::: Records for this task :::

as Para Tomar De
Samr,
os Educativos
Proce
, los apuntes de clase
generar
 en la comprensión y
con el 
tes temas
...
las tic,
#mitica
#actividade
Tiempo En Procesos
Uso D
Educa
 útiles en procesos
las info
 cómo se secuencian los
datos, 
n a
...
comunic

:::

Quote only the lines from the line containing "Tiempo En Procesos" through the end of the entries, keeping the first and the last.

### Output for this task
Tiempo En Procesos
Uso D
Educa
 útiles en procesos
las info
 cómo se secuencian los
datos, 
n a
...
comunic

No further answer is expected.